Parallèlement à la gestion de studios et salles de projection, les Shaw diversifient leurs activités et leurs placements en ouvrant de nombreux lieux de divertissement (arènes de lutte, cabarets, salles de jeux…) et organisent concours de chant, de danse et autres compétitions de Miss Beauté.

Personnel de La Unique à Shanghai posant pour une photo de groupe.
Au premier rang cinquième à gauche Runje Shaw, septième à gauche Runde Shaw.
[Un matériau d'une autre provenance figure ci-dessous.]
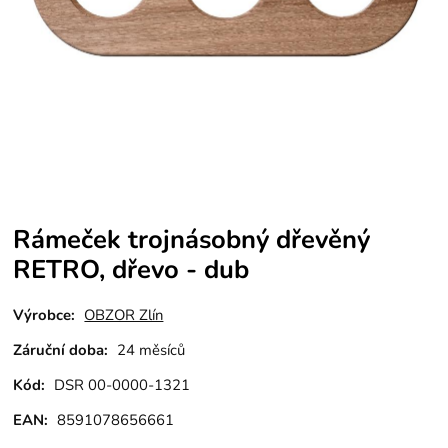
Rámeček trojnásobný dřevěný
RETRO, dřevo - dub
Výrobce:
OBZOR Zlín
Záruční doba:
24 měsíců
Kód:
DSR 00-0000-1321
EAN:
8591078656661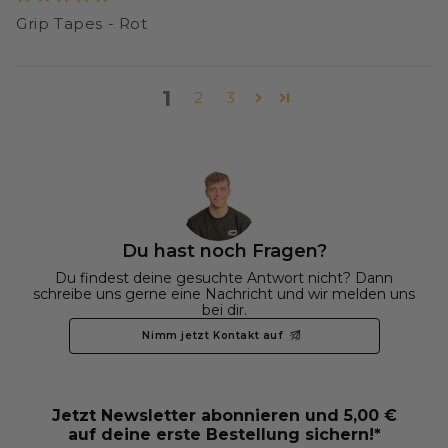
Grip Tapes - Rot
1
2
3
Du hast noch Fragen?
Du findest deine gesuchte Antwort nicht? Dann
schreibe uns gerne eine Nachricht und wir melden uns
bei dir.
Nimm jetzt Kontakt auf
Jetzt Newsletter abonnieren und 5,00 €
auf deine erste Bestellung sichern!*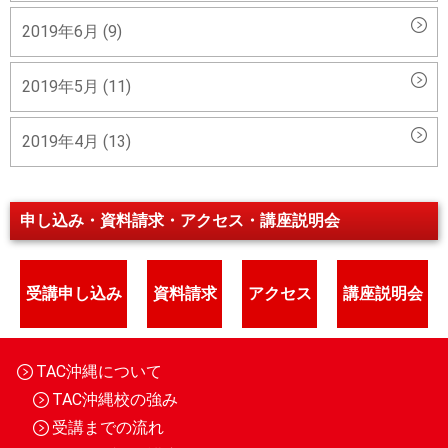
2019年6月 (9)
2019年5月 (11)
2019年4月 (13)
申し込み・資料請求・アクセス・講座説明会
受講申し込み
資料請求
アクセス
講座説明会
TAC沖縄について
TAC沖縄校の強み
受講までの流れ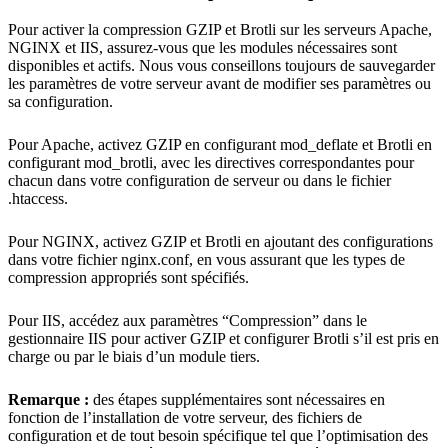
Pour activer la compression GZIP et Brotli sur les serveurs Apache,
NGINX et IIS, assurez-vous que les modules nécessaires sont
disponibles et actifs. Nous vous conseillons toujours de sauvegarder
les paramètres de votre serveur avant de modifier ses paramètres ou
sa configuration.
Pour Apache, activez GZIP en configurant mod_deflate et Brotli en
configurant mod_brotli, avec les directives correspondantes pour
chacun dans votre configuration de serveur ou dans le fichier
.htaccess.
Pour NGINX, activez GZIP et Brotli en ajoutant des configurations
dans votre fichier nginx.conf, en vous assurant que les types de
compression appropriés sont spécifiés.
Pour IIS, accédez aux paramètres “Compression” dans le
gestionnaire IIS pour activer GZIP et configurer Brotli s’il est pris en
charge ou par le biais d’un module tiers.
Remarque :
des étapes supplémentaires sont nécessaires en
fonction de l’installation de votre serveur, des fichiers de
configuration et de tout besoin spécifique tel que l’optimisation des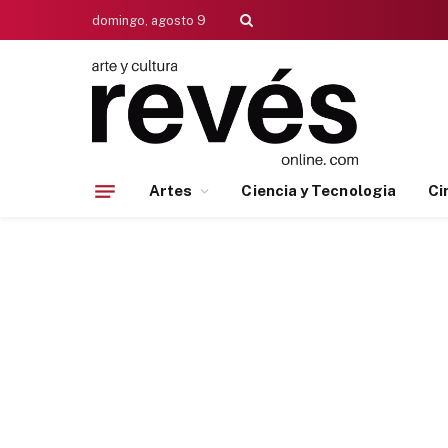
domingo, agosto 9
Artes
Ciencia y Tecnologia
Ci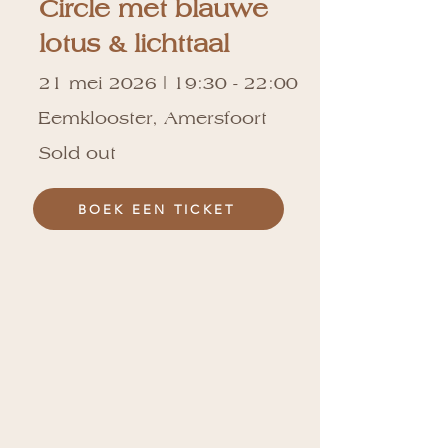
Circle met blauwe
lotus & lichttaal
21 mei 2026 | 19:30 - 22:00
Eemklooster, Amersfoort
Sold out
BOEK EEN TICKET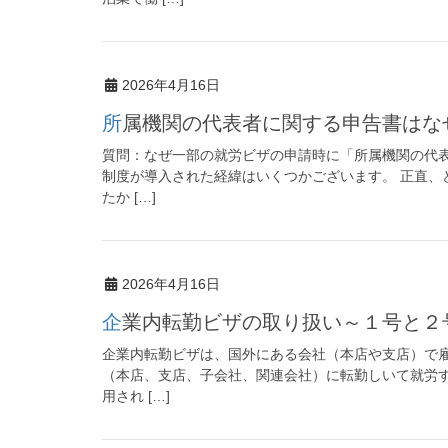
2026年4月16日
所属機関の代表者に関する申告書は
質問：なぜ一部の就労ビザの申請時に「所属機関の代表
制度が導入された経緯はいくつかございます。 正直、
たか […]
2026年4月16日
企業内転勤ビザの取り扱い～１号と
企業内転勤ビザは、国外にある会社（本店や支店）で
（本店、支店、子会社、関連会社）に転勤しいて就労す
用され […]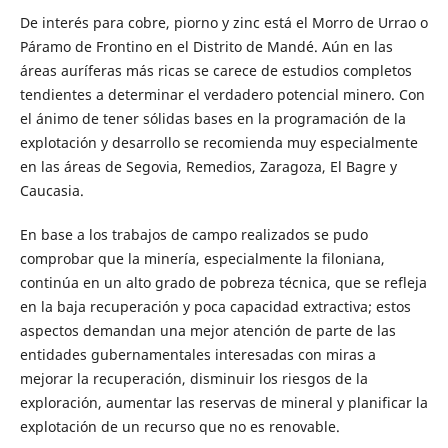
De interés para cobre, piorno y zinc está el Morro de Urrao o
Páramo de Frontino en el Distrito de Mandé. Aún en las
áreas auríferas más ricas se carece de estudios completos
tendientes a determinar el verdadero potencial minero. Con
el ánimo de tener sólidas bases en la programación de la
explotación y desarrollo se recomienda muy especialmente
en las áreas de Segovia, Remedios, Zaragoza, El Bagre y
Caucasia.
En base a los trabajos de campo realizados se pudo
comprobar que la minería, especialmente la filoniana,
continúa en un alto grado de pobreza técnica, que se refleja
en la baja recuperación y poca capacidad extractiva; estos
aspectos demandan una mejor atención de parte de las
entidades gubernamentales interesadas con miras a
mejorar la recuperación, disminuir los riesgos de la
exploración, aumentar las reservas de mineral y planificar la
explotación de un recurso que no es renovable.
Malgré son incontestable réussite commerciale et artistique, la Tianyi Film Co. ne compte pas à l’époque parmi les plus prestigieux studios de Shanghai, même si elle s’impose indéniablement comme un important « major » de second ordre. On pourrait la comparer au studio RKO de l’âge d’or hollywoodien, alors dirigé par Howard Hughes. Une de ses particularités est que du fait du contrôle direct et étroit exercé par Runje Shaw, la Tianyi est un des seuls studios à ne pas être lourdement infiltré par des activistes de gauche qui, chez les concurrents, cherchent à organiser des syndicats et faire diffuser leurs idées dans les films.
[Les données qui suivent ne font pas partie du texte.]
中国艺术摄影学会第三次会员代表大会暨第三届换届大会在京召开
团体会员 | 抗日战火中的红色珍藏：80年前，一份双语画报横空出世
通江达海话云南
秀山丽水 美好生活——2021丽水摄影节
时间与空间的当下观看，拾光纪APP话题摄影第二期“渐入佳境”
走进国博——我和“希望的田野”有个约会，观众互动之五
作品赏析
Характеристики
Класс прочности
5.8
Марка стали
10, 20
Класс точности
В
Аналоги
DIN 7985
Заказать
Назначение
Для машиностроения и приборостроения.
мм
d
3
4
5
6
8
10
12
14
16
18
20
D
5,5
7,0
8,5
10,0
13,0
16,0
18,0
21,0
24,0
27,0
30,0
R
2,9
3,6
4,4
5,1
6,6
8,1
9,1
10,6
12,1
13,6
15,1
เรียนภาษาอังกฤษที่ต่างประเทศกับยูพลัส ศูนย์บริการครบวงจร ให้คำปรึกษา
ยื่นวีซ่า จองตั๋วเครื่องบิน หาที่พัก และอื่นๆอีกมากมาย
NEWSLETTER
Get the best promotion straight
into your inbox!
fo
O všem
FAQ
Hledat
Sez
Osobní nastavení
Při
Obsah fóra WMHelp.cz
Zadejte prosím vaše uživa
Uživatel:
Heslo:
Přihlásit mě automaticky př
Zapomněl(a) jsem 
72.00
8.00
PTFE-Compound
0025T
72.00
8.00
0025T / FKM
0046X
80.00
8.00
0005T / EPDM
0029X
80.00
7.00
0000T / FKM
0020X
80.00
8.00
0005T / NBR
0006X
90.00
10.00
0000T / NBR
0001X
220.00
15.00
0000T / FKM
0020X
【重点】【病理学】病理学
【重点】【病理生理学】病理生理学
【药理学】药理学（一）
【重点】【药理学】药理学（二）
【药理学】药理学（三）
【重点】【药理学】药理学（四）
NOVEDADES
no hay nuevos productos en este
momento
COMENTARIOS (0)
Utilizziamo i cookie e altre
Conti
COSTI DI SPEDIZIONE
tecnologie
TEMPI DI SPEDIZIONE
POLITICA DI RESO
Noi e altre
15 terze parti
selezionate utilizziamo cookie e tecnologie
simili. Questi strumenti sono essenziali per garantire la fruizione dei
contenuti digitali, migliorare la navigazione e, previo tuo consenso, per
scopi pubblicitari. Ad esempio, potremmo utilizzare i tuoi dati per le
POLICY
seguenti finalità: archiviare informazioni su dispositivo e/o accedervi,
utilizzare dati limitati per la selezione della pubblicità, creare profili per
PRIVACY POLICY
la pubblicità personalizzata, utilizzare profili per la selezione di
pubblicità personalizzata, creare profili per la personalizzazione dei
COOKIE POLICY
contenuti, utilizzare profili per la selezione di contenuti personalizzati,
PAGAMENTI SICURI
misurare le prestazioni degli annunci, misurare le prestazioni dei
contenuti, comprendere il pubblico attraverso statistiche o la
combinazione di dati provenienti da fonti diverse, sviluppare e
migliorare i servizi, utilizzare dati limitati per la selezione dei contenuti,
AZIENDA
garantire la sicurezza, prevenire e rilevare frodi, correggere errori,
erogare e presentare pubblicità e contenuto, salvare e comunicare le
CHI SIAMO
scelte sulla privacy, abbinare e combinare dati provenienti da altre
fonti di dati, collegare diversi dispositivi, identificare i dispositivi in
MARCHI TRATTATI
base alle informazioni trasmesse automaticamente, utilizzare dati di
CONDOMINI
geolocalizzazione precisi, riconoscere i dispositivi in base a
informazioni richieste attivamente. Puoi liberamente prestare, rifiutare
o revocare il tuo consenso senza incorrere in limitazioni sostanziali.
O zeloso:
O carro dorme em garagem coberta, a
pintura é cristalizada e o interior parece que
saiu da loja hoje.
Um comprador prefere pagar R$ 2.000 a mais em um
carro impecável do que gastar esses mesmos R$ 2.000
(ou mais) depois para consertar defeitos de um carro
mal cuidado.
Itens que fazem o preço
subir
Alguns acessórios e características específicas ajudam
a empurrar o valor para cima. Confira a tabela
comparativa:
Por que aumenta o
Quelques ombres planent cependant sur l’entreprise Tianyi Film Co.. Tout d’abord, les compagnies rivales continuent de bloquer toute expansion des Shaw sur l’ensemble du territoire chinois. Puis, l’autoritarisme du régime du Guomindang pèse de plus en plus sur l’industrie cinématographique locale. C’est ainsi qu’après s’être attaqué au cinéma trop progressiste de Shanghai, le gouvernement interdit la production de films fantastiques mâtinés de wu xia pian sous prétexte qu’ils encouragent la superstition (les maoïstes reprendront l’argument des années plus tard). De plus, les films en cantonais viennent allonger la liste des œuvres à proscrire car susceptibles de gêner la promotion de la langue nationale, le mandarin. Enfin, la Tianyi Film Co. se trouve quelque peu éloignée du cœur de l’action car localisée à Shanghai : elle se trouve de fait loin de ses marchés de distribution, majoritairement situés en Asie du Sud-Est et à Hong-Kong.

Mais si à Shanghai même, la Tianyi constitue un studio de second ordre, l’importance de leurs réseaux dans le Sud en fait en revanche là-bas des acteurs de premier plan. Devant ce constat, Runje prend une décision capitale, lourde de conséquences pour l’avenir des frères Shaw. Elle constitue le deuxième tournant de leur histoire et changera leurs destinés pour toujours.


Les Shaw s’installent à Hong Kong

Devant l’évolution du marché, Runje décide donc de laisser les rênes de la production shanghaienne à son frère Runde. Lui, soucieux de se rapprocher des acteurs et actrices d’opéra cantonais, mais aussi de bénéficier du statut portuaire de la ville et de ses avantages fiscaux, déplace en 1934 les activités de production de la Tianyi Film Co de Shanghai à Hong Kong (une filiale de la société, La Tianyi Film Co Shanghai, demeure toutefois en Chine). La Tianyi Film Co Hong Kong Studio, sise à Kowloon, est née !

La Tianyi (HK)

La Tianyi Hong Kong s’installe donc dans le quartier de Kowloon et s’offre, outre deux plateaux de tournage, des infrastructures techniques conséquentes : bureaux administratifs, salle de montage, salle de développement, salle de projection, archives pour stocker les bobines, etc.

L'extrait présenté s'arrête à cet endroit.